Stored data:
++++++++++
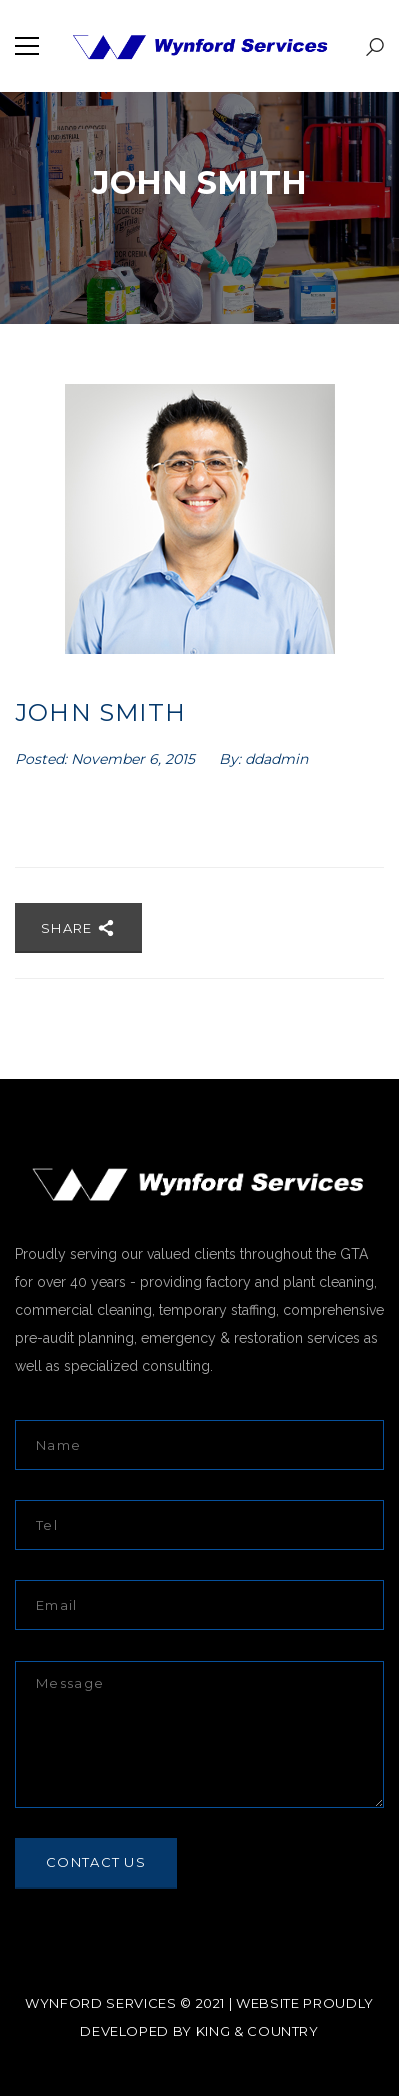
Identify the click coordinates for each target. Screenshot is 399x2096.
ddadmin (276, 759)
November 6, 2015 (135, 759)
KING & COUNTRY (257, 2031)
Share (78, 928)
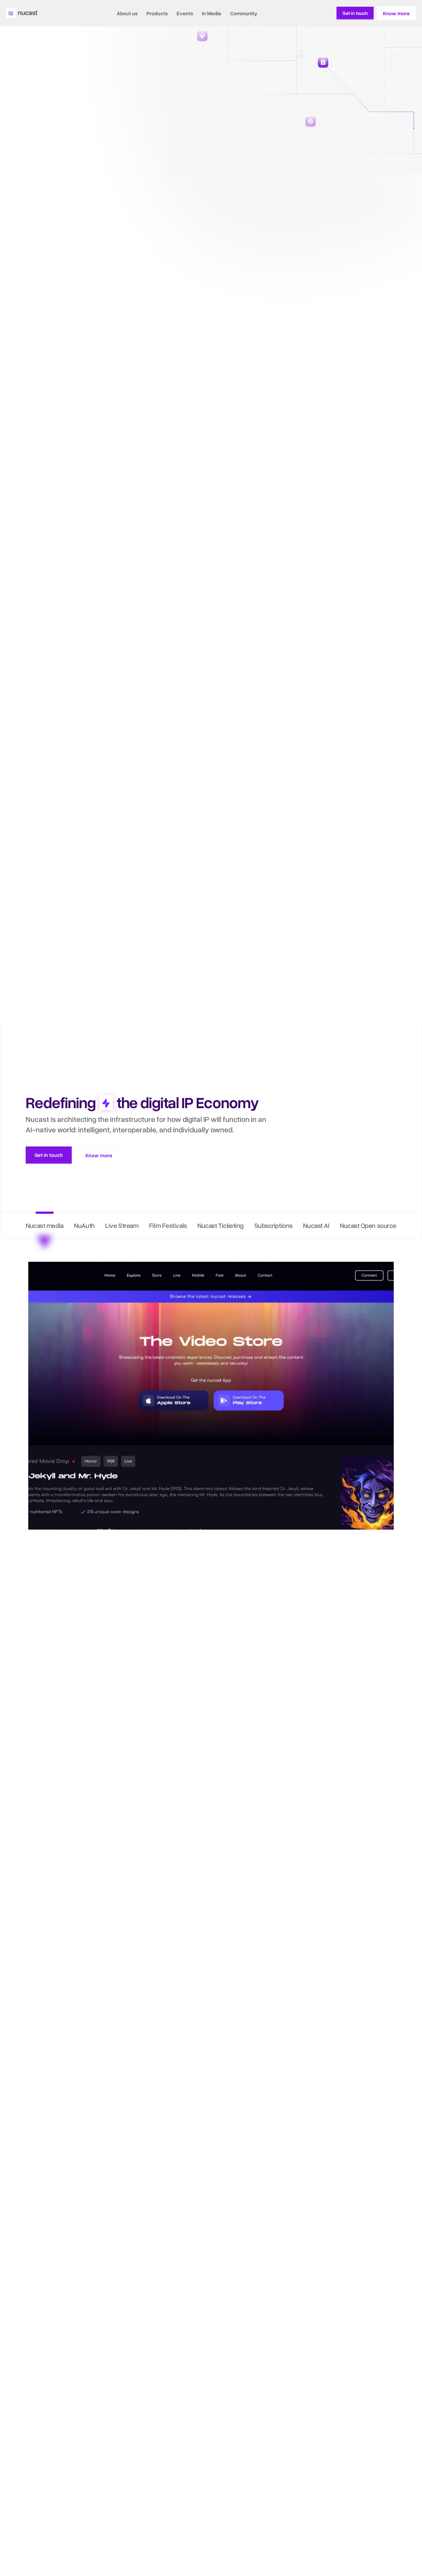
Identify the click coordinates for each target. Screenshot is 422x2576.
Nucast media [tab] (45, 1225)
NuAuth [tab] (84, 1225)
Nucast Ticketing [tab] (220, 1225)
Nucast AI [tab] (316, 1225)
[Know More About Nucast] (355, 13)
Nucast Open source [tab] (368, 1225)
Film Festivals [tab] (168, 1225)
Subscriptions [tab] (273, 1225)
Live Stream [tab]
++++++++++
WHAT THIS TASK INVOLVES:
Output every record above exactly, leaving out the pictures.

TASK OUTPUT:
Identify the click coordinates for each target. Screenshot is 399x2096.
ddadmin (276, 759)
November 6, 2015 (135, 759)
KING & COUNTRY (257, 2031)
Share (78, 928)
Identify the click coordinates for each target. Screenshot is 422x2576.
Nucast media [tab] (45, 1225)
NuAuth [tab] (84, 1225)
Nucast Ticketing [tab] (220, 1225)
Nucast AI [tab] (316, 1225)
[Know More About Nucast] (355, 13)
Nucast Open source [tab] (368, 1225)
Film Festivals [tab] (168, 1225)
Subscriptions [tab] (273, 1225)
Live Stream [tab]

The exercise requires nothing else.